Over the past couple of years, there’s been a big push to initiate workplace health and wellbeing programs. The Healthy Workers Initiative reports how healthy workers are up to three times more productive then their less healthy counterparts.

With one-third of the Australian workforce estimated to have at least one of eight chronic medical conditions including heart disease, depression, diabetes and osteoporosis, there is clearly room for improvement to reduce the amount and cost of sick leave taken. In addition, stress is cited as the most common challenge at work, implying the mental health of employees is an ongoing concern.

These programs are not without merit, especially for those workplaces where there is a significant amount of pre-existing chronic ill health and obesity, with the return on investment up to $3 for every dollar invested.

But focusing on wellness alone isn’t the answer because it fails to address the issue that providing access to good food and exercise classes doesn’t change behaviour.

If under stress, finding little meaning in your job or being bullied, the motivation to lose weight, quit smoking or reduce alcohol consumption will be low, even in the face of knowing it makes good sense to be healthier.

Engagement requires more than access to good coffee and a discounted gym membership.

The modern workplace is a demanding environment that requires a high level of what Martin Seligman and Angela Duckworth term “grit”.
Getting gritty is the tenacity, adaptability and resilience required to thrive in the twenty-first century.

Increasing engagement starts by identifying the internal drivers for greater self-care, acknowledging our limits because we are humans not machines, and recognising that despite the best intentions our brain can sometimes work against us.

Why don’t the perks of free fruit and lunchtime yoga classes drive engagement?

Because while appreciated and adding to job satisfaction, such perks don’t influence how we feel about our work.

The better questions to ask include:

  • How much is the existing level of workplace stress affecting engagement and productivity?
  • Is the work stimulating or boring?
  • Do employees feel valued or taken for granted?
  • Do they have a degree of autonomy in their work or is everything closely directed and monitored?

The answers to these questions will reflect the degree of wellbeing, health and productivity in a given workplace. Wellbeing research has shown what drives engagement is feeling pride in your work, being appreciated for what you do and enjoying good interpersonal relationships. Feeling happy at work boosts energy, optimism, possibility thinking, creativity, resilience and better health.

Begin at the beginning.

Building workplace wellness starts from the top. When the leader is seen to care, placing high value on those aspects of lifestyle that support better health, the message received is that people matter and the culture is supportive.

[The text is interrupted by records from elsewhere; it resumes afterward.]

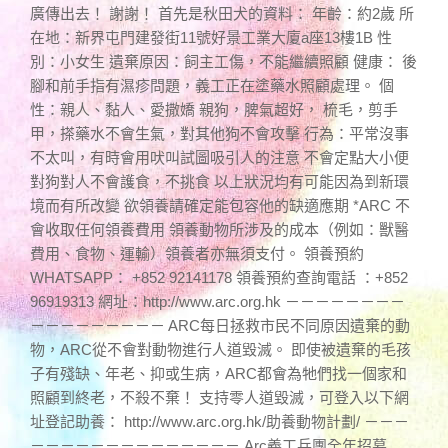
廣傳出去！ 謝謝！ 首先是秋田犬的資料： 年齡：約2歲 所
在地：新界屯門建發街11號好景工業大廈a座13樓1B 性
別：小女生 遺棄原因：飼主工傷，不能繼續照顧 健康： 後
腳和前手指有濕疹問題，義工正在塗藥水照顧處理。 個
性：親人、黏人、愛撒嬌 親狗，脾氣超好， 梳毛，剪手
甲，搽藥水不會生氣，對其他狗不會攻擊 行為：平常沒事
不太叫，有時會用吠叫試圖吸引人的注意 不會定點大小便
對狗對人不會護食，不挑食 以上狀況均有可能因為到新環
境而有所改變 欲領養請確定能包容他的缺適應期 *ARC 不
會收取任何領養費用 領養動物所涉及的成本（例如：獸醫
費用、食物、運輸）領養者亦無須支付。 領養預約
WHATSAPP： +852 92141178 領養預約查詢電話 ：+852
96919313 網址：http://www.arc.org.hk －－－－－－－－
－－－－－－－－－ ARC每日拯救市民不同原因遺棄的動
物，ARC從不會對動物進行人道毀滅。 即使被遺棄的毛孩
子有殘缺、年老、抑或生病，ARC都會為牠們找一個家和
照顧到終老，不殺不棄！ 支持零人道毀滅，可登入以下網
址登記助養： http://www.arc.org.hk/助養動物計劃/ －－－
－－－－－－－－－－－－－－ Arc義工兵團全年招募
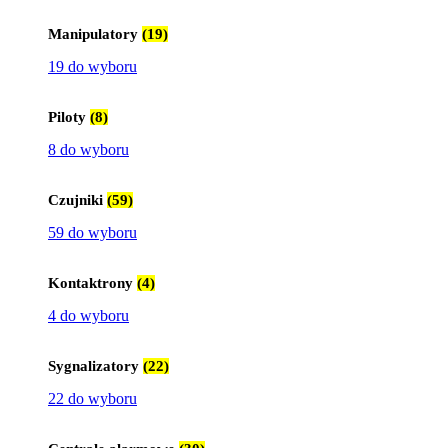
Manipulatory
(19)
19 do wyboru
Piloty
(8)
8 do wyboru
Czujniki
(59)
59 do wyboru
Kontaktrony
(4)
4 do wyboru
Sygnalizatory
(22)
22 do wyboru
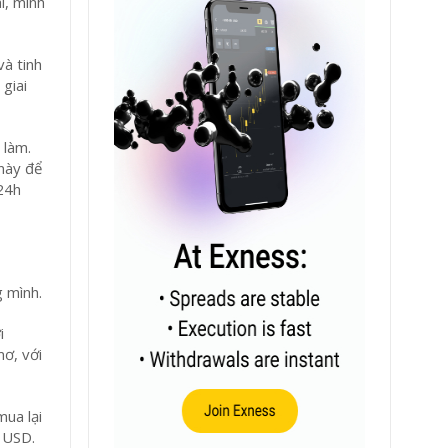
i, mình
và tinh
 giai
 làm.
 này để
 24h
g mình.
i
mơ, với
mua lại
ỷ USD.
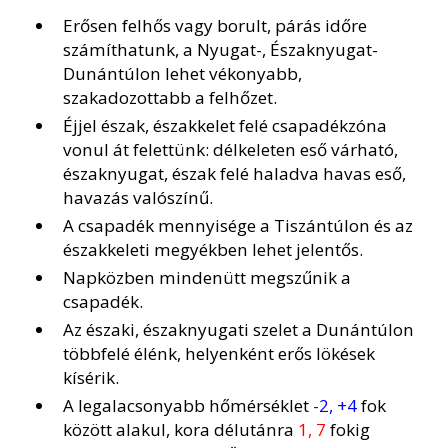
Erősen felhős vagy borult, párás időre
számíthatunk, a Nyugat-, Északnyugat-
Dunántúlon lehet vékonyabb,
szakadozottabb a felhőzet.
Éjjel észak, északkelet felé csapadékzóna
vonul át felettünk: délkeleten eső várható,
északnyugat, észak felé haladva havas eső,
havazás valószínű.
A csapadék mennyisége a Tiszántúlon és az
északkeleti megyékben lehet jelentős.
Napközben mindenütt megszűnik a
csapadék.
Az északi, északnyugati szelet a Dunántúlon
többfelé élénk, helyenként erős lökések
kísérik.
A legalacsonyabb hőmérséklet
-2, +4
fok
között alakul, kora délutánra
1, 7
fokig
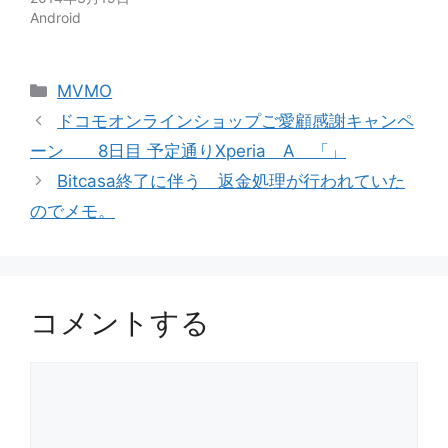
Android
カ
MVMO
テ
ドコモオンラインショップご愛顧感謝キャンペ
ゴ
ーン 8日目 予定通りXperia A 「」
リ
Bitcasa終了に伴う 返金処理が行われていた
ー
のでメモ。
コメントする
コ
メ
ン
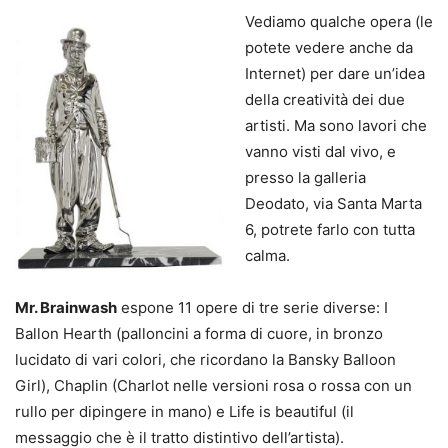
Vediamo qualche opera (le
potete vedere anche da
Internet) per dare un’idea
della creatività dei due
artisti. Ma sono lavori che
vanno visti dal vivo, e
presso la galleria
Deodato, via Santa Marta
6, potrete farlo con tutta
calma.
Mr. Brainwash
espone 11 opere di tre serie diverse: I
Ballon Hearth (palloncini a forma di cuore, in bronzo
lucidato di vari colori, che ricordano la Bansky Balloon
Girl), Chaplin (Charlot nelle versioni rosa o rossa con un
rullo per dipingere in mano) e Life is beautiful (il
messaggio che è il tratto distintivo dell’artista).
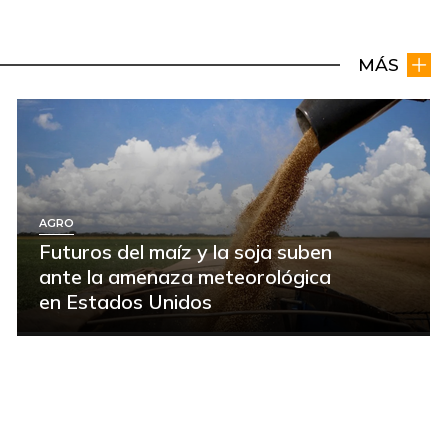
MÁS
AGRO
Futuros del maíz y la soja suben
ante la amenaza meteorológica
en Estados Unidos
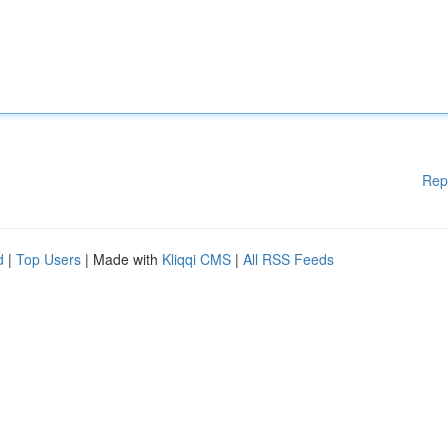
Rep
d
|
Top Users
| Made with
Kliqqi CMS
|
All RSS Feeds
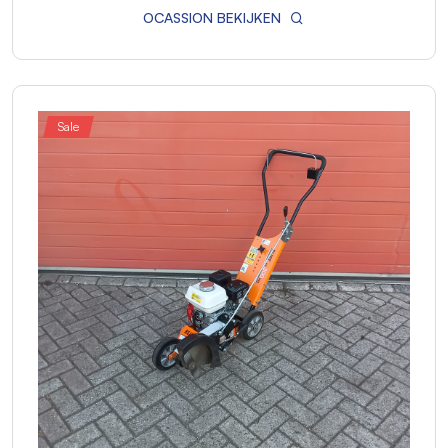
OCASSION BEKIJKEN
Sale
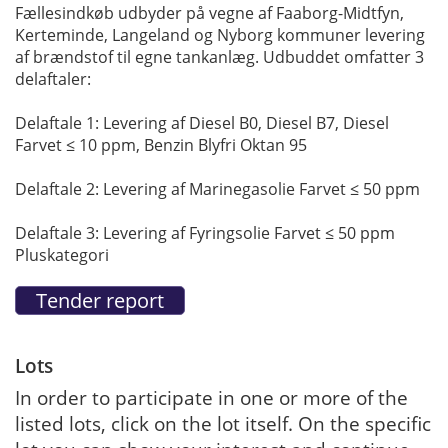
Fællesindkøb udbyder på vegne af Faaborg-Midtfyn,
Kerteminde, Langeland og Nyborg kommuner levering
af brændstof til egne tankanlæg. Udbuddet omfatter 3
delaftaler:
Delaftale 1: Levering af Diesel B0, Diesel B7, Diesel
Farvet ≤ 10 ppm, Benzin Blyfri Oktan 95
Delaftale 2: Levering af Marinegasolie Farvet ≤ 50 ppm
Delaftale 3: Levering af Fyringsolie Farvet ≤ 50 ppm
Pluskategori
Lots
In order to participate in one or more of the
listed lots, click on the lot itself. On the specific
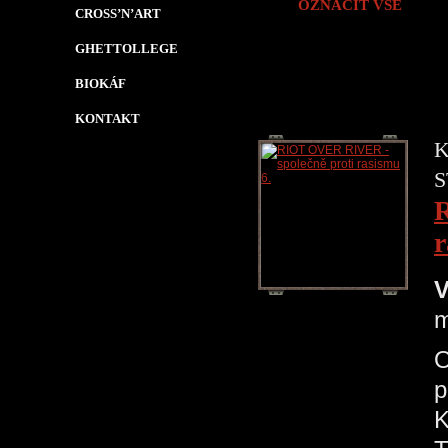
OZNAČIT VŠE
CROSS’N’ART
GHETTOLLEGE
BIOKÁF
KONTAKT
K
S
R
r
V
m
O
p
K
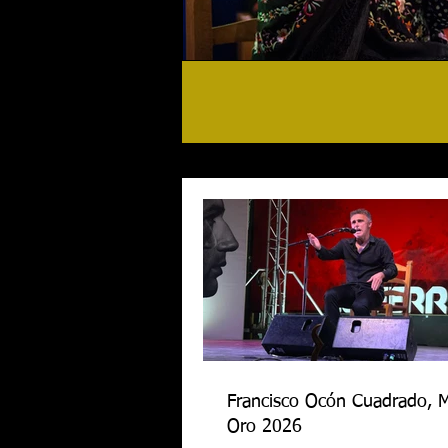
Francisco Ocón Cuadrado, 
Oro 2026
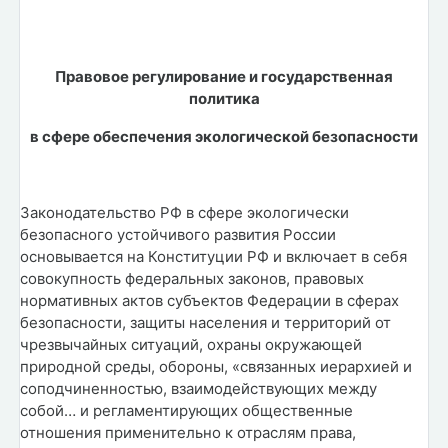
Правовое регулирование и государственная
политика
в сфере обеспечения экологической безопасности
Законодательство РФ в сфере экологически
безопасного устойчивого развития России
основывается на Конституции РФ и включает в себя
совокупность федеральных законов, правовых
нормативных актов субъектов Федерации в сферах
безопасности, защиты населения и территорий от
чрезвычайных ситуаций, охраны окружающей
природной среды, обороны, «связанных иерархией и
соподчиненностью, взаимодействующих между
собой… и регламентирующих общественные
отношения применительно к отраслям права,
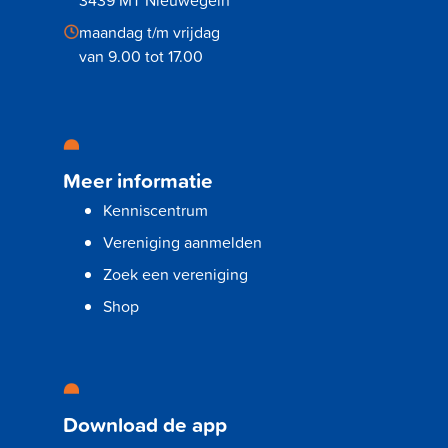
3439 MT Nieuwegein
maandag t/m vrijdag
van 9.00 tot 17.00
Meer informatie
Kenniscentrum
Vereniging aanmelden
Zoek een vereniging
Shop
Download de app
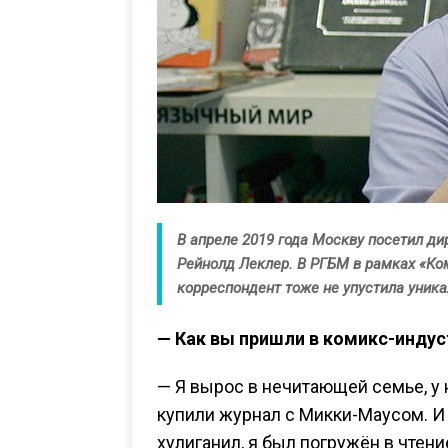
В апреле 2019 года Москву посетил д
Рейнолд Леклер. В РГБМ в рамках «Ко
корреспондент тоже не упустила уник
— Как вы пришли в комикс-инду
— Я вырос в нечитающей семье, у
купили журнал с Микки-Маусом. И 
хулиганил, я был погружён в чтен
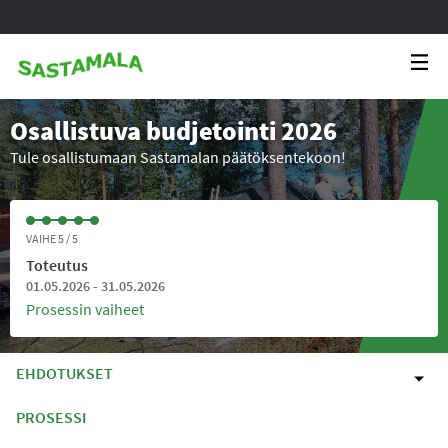
Osallistuva budjetointi 2026
Tule osallistumaan Sastamalan päätöksentekoon!
VAIHE 5 / 5
Toteutus
01.05.2026 - 31.05.2026
Prosessin vaiheet
EHDOTUKSET
PROSESSI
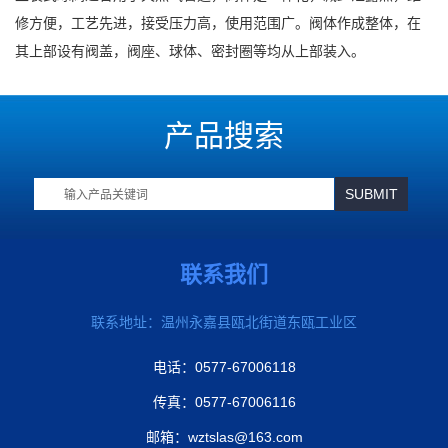
修方便，工艺先进，接受压力高，使用范围广。阀体作成整体，在
其上部设有阀盖，阀座、球体、密封圈等均从上部装入。
产品搜索
联系我们
联系地址：温州永嘉县瓯北街道东瓯工业区
电话：0577-67006118
传真：0577-67006116
邮箱：
wztslas@163.com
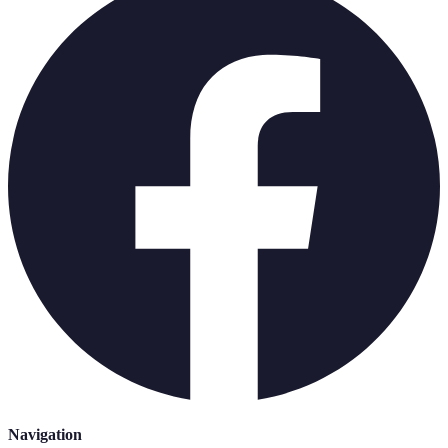
Navigation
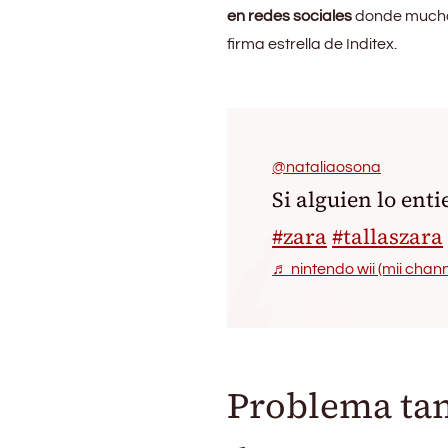
en redes sociales
donde muchas
firma estrella de Inditex.
@nataliaosona
Si alguien lo ent
#zara
#tallaszara
♬ nintendo wii (mii channe
Problema tam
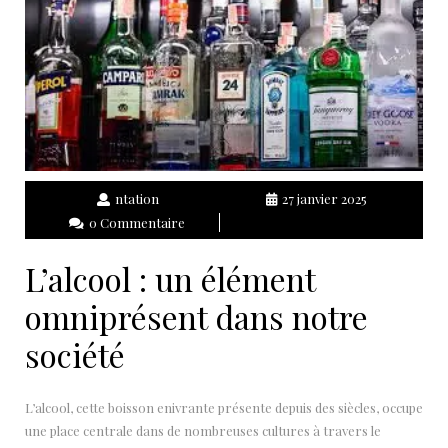
ntation
27 janvier 2025
0 Commentaire
L’alcool : un élément
omniprésent dans notre
société
L’alcool, cette boisson enivrante présente depuis des siècles, occupe
une place centrale dans de nombreuses cultures à travers le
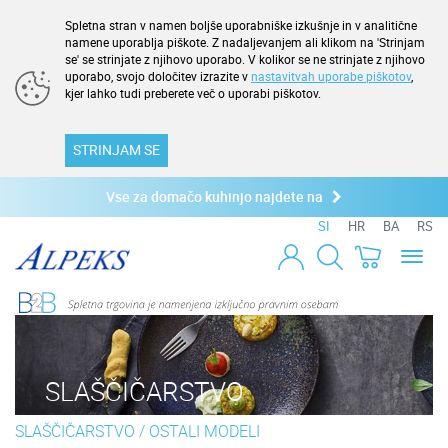
Spletna stran v namen boljše uporabniške izkušnje in v analitične
namene uporablja piškote. Z nadaljevanjem ali klikom na 'Strinjam
se' se strinjate z njihovo uporabo. V kolikor se ne strinjate z njihovo
uporabo, svojo določitev izrazite v
nastavitvah uporabe piškotov
,
kjer lahko tudi preberete več o uporabi piškotov.
STRINJAM SE
Vse za domačo kuhinjo najdete na
SI
HR
BA
RS
Toggl
naviga
SLAŠČIČARSTVO
SLAŠČIČARSTVO
/
OSTALI MODELI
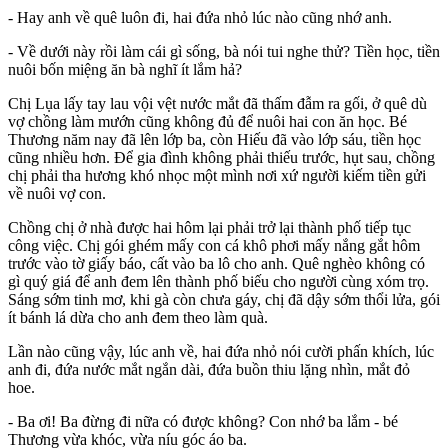
- Hay anh về quê luôn đi, hai đứa nhỏ lúc nào cũng nhớ anh.
- Về dưới này rồi làm cái gì sống, bà nói tui nghe thử? Tiền học, tiền
nuôi bốn miệng ăn bà nghĩ ít lắm hả?
Chị Lụa lấy tay lau vội vệt nước mắt đã thấm đẫm ra gối, ở quê dù
vợ chồng làm mướn cũng không đủ để nuôi hai con ăn học. Bé
Thương năm nay đã lên lớp ba, còn Hiếu đã vào lớp sáu, tiền học
cũng nhiều hơn. Để gia đình không phải thiếu trước, hụt sau, chồng
chị phải tha hương khó nhọc một mình nơi xứ người kiếm tiền gửi
về nuôi vợ con.
Chồng chị ở nhà được hai hôm lại phải trở lại thành phố tiếp tục
công việc. Chị gói ghém mấy con cá khô phơi mấy nắng gắt hôm
trước vào tờ giấy báo, cất vào ba lô cho anh. Quê nghèo không có
gì quý giá để anh đem lên thành phố biếu cho người cùng xóm trọ.
Sáng sớm tinh mơ, khi gà còn chưa gáy, chị đã dậy sớm thổi lửa, gói
ít bánh lá dừa cho anh đem theo làm quà.
Lần nào cũng vậy, lúc anh về, hai đứa nhỏ nói cười phấn khích, lúc
anh đi, đứa nước mắt ngắn dài, đứa buồn thiu lặng nhìn, mắt đỏ
hoe.
- Ba ơi! Ba đừng đi nữa có được không? Con nhớ ba lắm - bé
Thương vừa khóc, vừa níu góc áo ba.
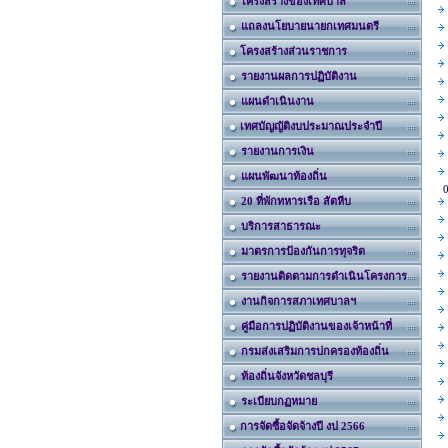
โครงสร้างของเทศบาล
แถลงนโยบายนายกเทศมนตรี
โครงสร้างส่วนราชการ
รายงานผลการปฏิบัติงาน
แผนดำเนินงาน
เทศบัญญัติงบประมาณประจำปี
รายงานการเงิน
แผนพัฒนาท้องถิ่น
0
20 ที่พักทหารเรือ สัตหีบ
บริการสาธารณะ
มาตรการป้องกันการทุจริต
รายงานติดตามการดำเนินโครงการ
งานกิจการสภาเทศบาลฯ
คู่มือการปฏิบัติงานของเจ้าหน้าที่
กรมส่งเสริมการปกครองท้องถิ่น
ท้องถิ่นจังหวัดชลบุรี
ระเบียบกฏหมาย
การจัดซื้อจัดจ้างปี งป 2566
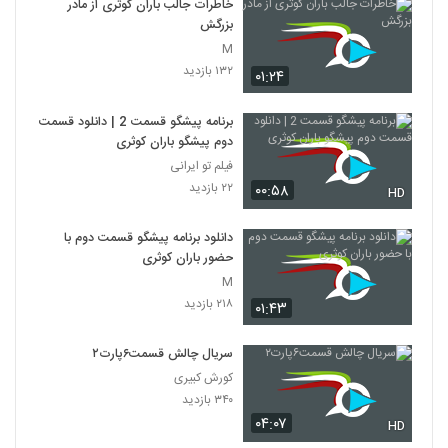
خاطرات جالب باران کوثری از مادر
بزرگش
M
۱۳۲ بازدید
۰۱:۲۴
برنامه پیشگو قسمت 2 | دانلود قسمت
دوم پیشگو باران کوثری
فیلم تو ایرانی
۲۲ بازدید
۰۰:۵۸
HD
دانلود برنامه پیشگو قسمت دوم با
حضور باران کوثری
M
۲۱۸ بازدید
۰۱:۴۳
سریال چالش قسمت۶پارت۲
کورش کبیری
۳۴۰ بازدید
۰۴:۰۷
HD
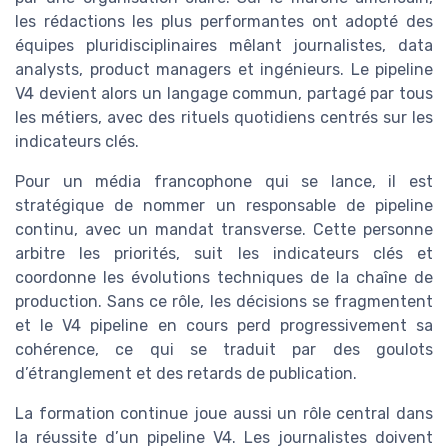
les rédactions les plus performantes ont adopté des
équipes pluridisciplinaires mêlant journalistes, data
analysts, product managers et ingénieurs. Le pipeline
V4 devient alors un langage commun, partagé par tous
les métiers, avec des rituels quotidiens centrés sur les
indicateurs clés.
Pour un média francophone qui se lance, il est
stratégique de nommer un responsable de pipeline
continu, avec un mandat transverse. Cette personne
arbitre les priorités, suit les indicateurs clés et
coordonne les évolutions techniques de la chaîne de
production. Sans ce rôle, les décisions se fragmentent
et le V4 pipeline en cours perd progressivement sa
cohérence, ce qui se traduit par des goulots
d’étranglement et des retards de publication.
La formation continue joue aussi un rôle central dans
la réussite d’un pipeline V4. Les journalistes doivent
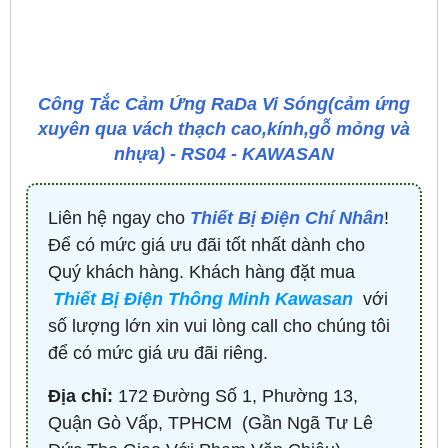
Công Tắc Cảm Ứng RaDa Vi Sóng(cảm ứng
xuyên qua vách thạch cao,kính,gỗ mỏng và
nhựa) - RS04 - KAWASAN
Liên hệ ngay cho
Thiết Bị Điện Chí Nhân
!
Để có mức giá ưu đãi tốt nhất dành cho
Quý khách hàng. Khách hàng đặt mua
Thiết Bị Điện Thông Minh Kawasan
với
số lượng lớn xin vui lòng call cho chúng tôi
để có mức giá ưu đãi riêng.
Địa chỉ:
172 Đường Số 1, Phường 13,
Quận Gò Vấp, TPHCM ​ (Gần Ngã Tư Lê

Acknowledge results to elevate wellbeing.

Calling out the good, especially when unexpected, boosts confidence, encourages collegiality and contribution. Expressing gratitude and helping out creates a positive and inclusive environment that amplifies engagement and productivity.

Focus on the personal.

Being known by name, feeling listened to and asked for input elevates wellbeing and mood. This builds stress resilience, broadens perspective and keeps the individual in a “towards state” that is more open-minded, less risk-averse and directed to greater possibility thinking.

Wellness is about more than health alone, driving engagement and productivity starts with enhancing emotional and social wellbeing first.